Build A Markdown To HTML Conversion Pipeline Using Python

Table of Contents

Introduction
Project Setup
Flask Setup
Writing the Posts
Markdown to HTML Converter
Summary
References

Introduction¶

A few months ago, I wanted to serve my own blog instead of using websites like Medium. It was a pretty basic blog and I wrote all my articles in HTML. However, some day, I came across the idea of writing my own markdown to HTML generator, which would eventually allow me to write my articles in markdown. Furthermore, extending it by features like estimated reading time would be easier. Long story short, I implemented my own markdown to HTML generator and I really like it!

In this article series, I want to show you how you can build your own markdown to HTML generator. The series consists of three parts:

Part 1 (current article) presents the implementation of the whole generation pipeline (link).
Part 2 extends the implemented pipeline by a module used to compute the estimated reading time for a given article (link).
Part 3 demonstrates how you can use the pipeline to produce your own RSS feeds (link).

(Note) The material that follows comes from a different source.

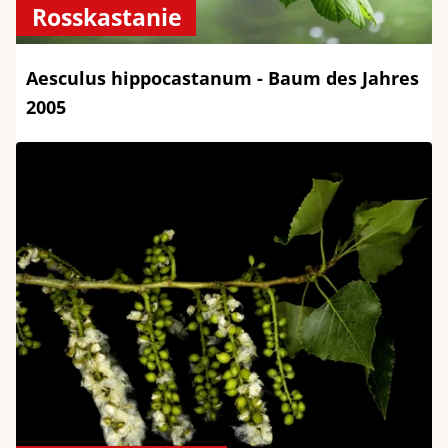
Rosskastanie
Aesculus hippocastanum - Baum des Jahres
2005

The code used in all three parts is available on GitHub.

Note: The idea of a markdown to HTML generator for my articles is based on an implementation Anthony Shaw uses to generate his articles.

Project Setup¶

In order to follow the current article, you need to install a few packages. We put them into a requirements.txt file.

# requirements.txt

Flask==1.1.2
Markdown==3.2.1

Markdown is a package, which allows you to transform your markdown code into HTML. We use Flask to serve the static files afterwards.

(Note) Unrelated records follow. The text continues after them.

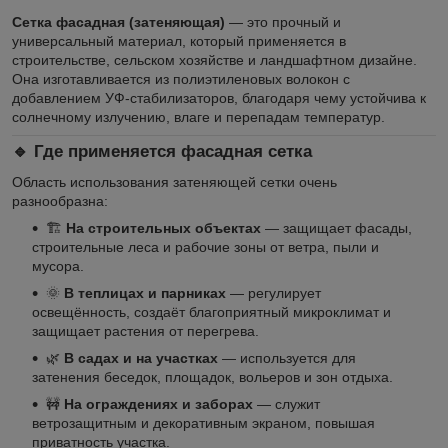
Сетка фасадная (затеняющая)
— это прочный и
универсальный материал, который применяется в
строительстве, сельском хозяйстве и ландшафтном дизайне.
Она изготавливается из полиэтиленовых волокон с
добавлением УФ-стабилизаторов, благодаря чему устойчива к
солнечному излучению, влаге и перепадам температур.
🔹 Где применяется фасадная сетка
Область использования затеняющей сетки очень
разнообразна:
🏗
На строительных объектах
— защищает фасады,
строительные леса и рабочие зоны от ветра, пыли и
мусора.
🌞
В теплицах и парниках
— регулирует
освещённость, создаёт благоприятный микроклимат и
защищает растения от перегрева.
🌿
В садах и на участках
— используется для
затенения беседок, площадок, вольеров и зон отдыха.
🚧
На ограждениях и заборах
— служит
ветрозащитным и декоративным экраном, повышая
приватность участка.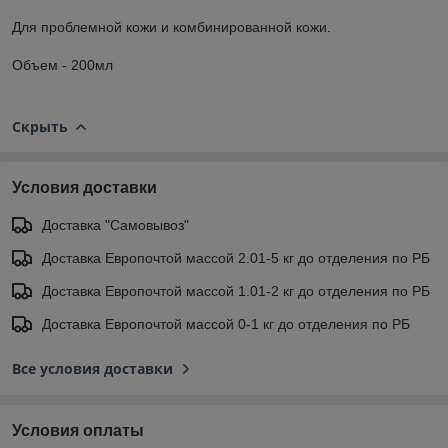
Для проблемной кожи и комбинированной кожи.
Объем - 200мл
Скрыть
Условия доставки
Доставка "Самовывоз"
Доставка Европочтой массой 2.01-5 кг до отделения по РБ
Доставка Европочтой массой 1.01-2 кг до отделения по РБ
Доставка Европочтой массой 0-1 кг до отделения по РБ
Все условия доставки
Условия оплаты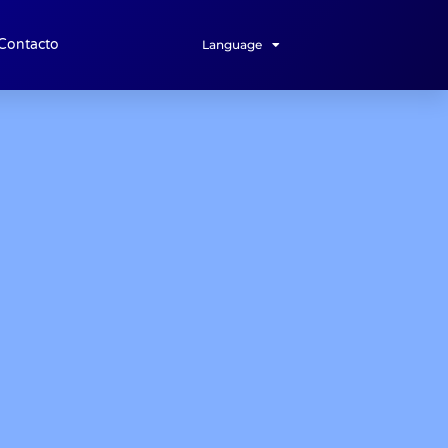
Contacto
Language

But before you install them, create a virtual environment to not mess up your Python installation:

$ python -m venv .venv
$ source .venv/bin/activate

Once activated, you can install the dependencies from the requirements.txt file via pip.

$ python -m pip install -r requirements.txt

Great! Let's create a few directories to better organize our code. First, we create a directory app. This directory contains our Flask app serving the blog. All subsequent directories will be created inside the app directory. Second, we create a directory called posts. This directory contains the markdown files we want to convert into HTML files. Next, we create a directory templates, which will contain the templates we serve later using Flask. Inside the templates directory, we create two more directories:

posts contains the resulting HTML files, which correspond to the ones in the posts directory in the application's root.
shared contains HTML files which are used across many files.

Furthermore, we create a directory called services. The directory will contain modules we use in our Flask application or to generate certain things for it. Last but not least, a directory called static is created with two subdirectories images and css. Custom CSS files and the thumbnails for the posts will be stored here.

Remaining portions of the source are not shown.